Try it: Write out exactly the lines below that run from the one containing "CA Advokathjælp" through the one containing "es à l’extérieur", both included, with no other lines.

START Records supplied

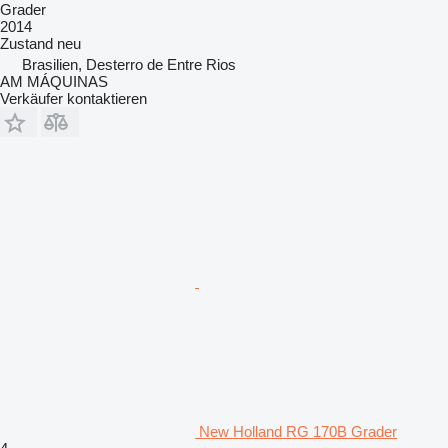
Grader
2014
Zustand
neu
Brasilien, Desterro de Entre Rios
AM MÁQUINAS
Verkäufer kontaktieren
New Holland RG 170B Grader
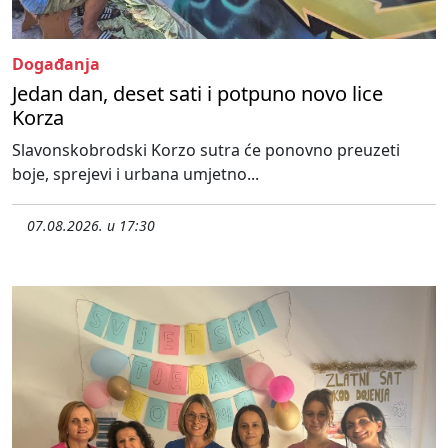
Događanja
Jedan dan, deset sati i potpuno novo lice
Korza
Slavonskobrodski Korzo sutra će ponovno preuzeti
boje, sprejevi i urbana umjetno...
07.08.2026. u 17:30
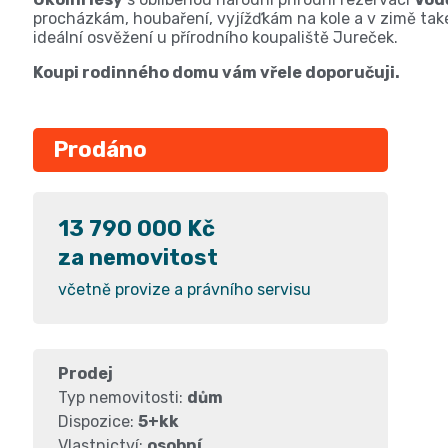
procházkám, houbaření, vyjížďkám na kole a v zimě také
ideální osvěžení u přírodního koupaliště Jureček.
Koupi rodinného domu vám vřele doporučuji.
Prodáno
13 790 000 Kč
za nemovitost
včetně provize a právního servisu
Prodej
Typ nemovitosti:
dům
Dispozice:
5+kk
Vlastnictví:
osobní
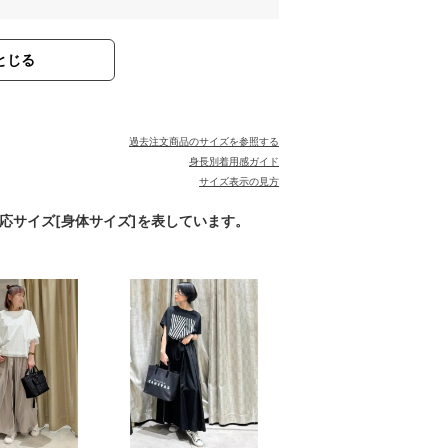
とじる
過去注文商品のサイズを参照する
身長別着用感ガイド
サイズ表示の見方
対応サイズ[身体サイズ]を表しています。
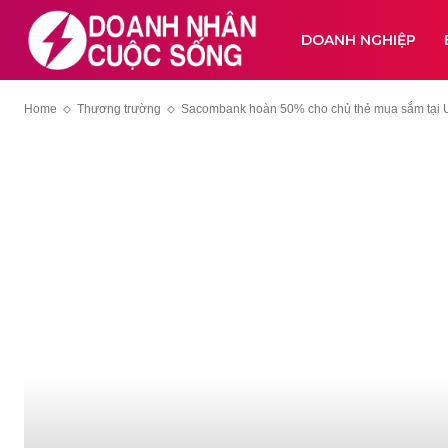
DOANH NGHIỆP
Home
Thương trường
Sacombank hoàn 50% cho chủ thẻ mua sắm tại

END Records supplied
START Records supplied

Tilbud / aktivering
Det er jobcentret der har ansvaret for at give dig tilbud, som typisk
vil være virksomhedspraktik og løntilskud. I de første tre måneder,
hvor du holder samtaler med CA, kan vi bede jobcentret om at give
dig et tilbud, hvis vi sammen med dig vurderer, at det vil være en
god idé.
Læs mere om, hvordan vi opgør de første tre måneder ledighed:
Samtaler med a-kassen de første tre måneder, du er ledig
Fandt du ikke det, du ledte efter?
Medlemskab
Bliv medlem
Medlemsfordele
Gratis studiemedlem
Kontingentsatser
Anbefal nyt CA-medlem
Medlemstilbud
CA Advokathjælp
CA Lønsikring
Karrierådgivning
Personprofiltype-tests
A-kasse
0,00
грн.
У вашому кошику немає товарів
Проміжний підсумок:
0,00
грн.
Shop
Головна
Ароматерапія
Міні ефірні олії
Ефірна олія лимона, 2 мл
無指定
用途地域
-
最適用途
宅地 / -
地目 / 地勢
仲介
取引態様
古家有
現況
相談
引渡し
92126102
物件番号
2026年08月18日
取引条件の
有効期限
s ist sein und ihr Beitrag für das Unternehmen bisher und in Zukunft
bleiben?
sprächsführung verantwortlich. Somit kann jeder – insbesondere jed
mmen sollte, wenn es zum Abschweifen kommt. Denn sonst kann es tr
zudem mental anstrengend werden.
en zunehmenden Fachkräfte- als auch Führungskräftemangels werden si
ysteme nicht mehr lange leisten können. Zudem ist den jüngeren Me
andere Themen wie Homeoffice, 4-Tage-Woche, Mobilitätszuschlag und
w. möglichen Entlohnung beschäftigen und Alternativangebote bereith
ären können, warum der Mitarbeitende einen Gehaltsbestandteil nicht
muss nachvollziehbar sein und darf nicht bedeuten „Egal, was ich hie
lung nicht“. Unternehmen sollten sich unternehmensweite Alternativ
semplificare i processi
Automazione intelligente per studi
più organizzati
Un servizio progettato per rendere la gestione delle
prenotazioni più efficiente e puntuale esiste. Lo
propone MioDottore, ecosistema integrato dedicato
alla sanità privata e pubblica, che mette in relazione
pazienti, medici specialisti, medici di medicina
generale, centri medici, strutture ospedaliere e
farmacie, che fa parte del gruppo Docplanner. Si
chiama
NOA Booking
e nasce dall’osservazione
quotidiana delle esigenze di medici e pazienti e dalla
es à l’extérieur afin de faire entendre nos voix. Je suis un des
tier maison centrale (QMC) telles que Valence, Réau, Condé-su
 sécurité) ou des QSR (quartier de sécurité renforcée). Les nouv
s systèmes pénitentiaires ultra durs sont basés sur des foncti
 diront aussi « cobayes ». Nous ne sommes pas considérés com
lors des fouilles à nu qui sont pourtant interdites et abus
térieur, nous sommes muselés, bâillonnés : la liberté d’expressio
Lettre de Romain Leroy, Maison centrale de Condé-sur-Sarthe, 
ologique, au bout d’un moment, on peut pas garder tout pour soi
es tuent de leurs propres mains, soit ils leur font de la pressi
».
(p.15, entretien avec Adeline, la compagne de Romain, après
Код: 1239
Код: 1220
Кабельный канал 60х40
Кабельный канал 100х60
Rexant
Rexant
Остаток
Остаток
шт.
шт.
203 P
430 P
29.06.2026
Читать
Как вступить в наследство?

END Records supplied

Answer below:
CA Advokathjælp
CA Lønsikring
Karrierådgivning
Personprofiltype-tests
A-kasse
0,00
грн.
У вашому кошику немає товарів
Проміжний підсумок:
0,00
грн.
Shop
Головна
Ароматерапія
Міні ефірні олії
Ефірна олія лимона, 2 мл
無指定
用途地域
-
最適用途
宅地 / -
地目 / 地勢
仲介
取引態様
古家有
現況
相談
引渡し
92126102
物件番号
2026年08月18日
取引条件の
有効期限
s ist sein und ihr Beitrag für das Unternehmen bisher und in Zukunft
bleiben?
sprächsführung verantwortlich. Somit kann jeder – insbesondere jed
mmen sollte, wenn es zum Abschweifen kommt. Denn sonst kann es tr
zudem mental anstrengend werden.
en zunehmenden Fachkräfte- als auch Führungskräftemangels werden si
ysteme nicht mehr lange leisten können. Zudem ist den jüngeren Me
andere Themen wie Homeoffice, 4-Tage-Woche, Mobilitätszuschlag und
w. möglichen Entlohnung beschäftigen und Alternativangebote bereith
ären können, warum der Mitarbeitende einen Gehaltsbestandteil nicht
muss nachvollziehbar sein und darf nicht bedeuten „Egal, was ich hie
lung nicht“. Unternehmen sollten sich unternehmensweite Alternativ
semplificare i processi
Automazione intelligente per studi
più organizzati
Un servizio progettato per rendere la gestione delle
prenotazioni più efficiente e puntuale esiste. Lo
propone MioDottore, ecosistema integrato dedicato
alla sanità privata e pubblica, che mette in relazione
pazienti, medici specialisti, medici di medicina
generale, centri medici, strutture ospedaliere e
farmacie, che fa parte del gruppo Docplanner. Si
chiama
NOA Booking
e nasce dall’osservazione
quotidiana delle esigenze di medici e pazienti e dalla
es à l’extérieur afin de faire entendre nos voix. Je suis un des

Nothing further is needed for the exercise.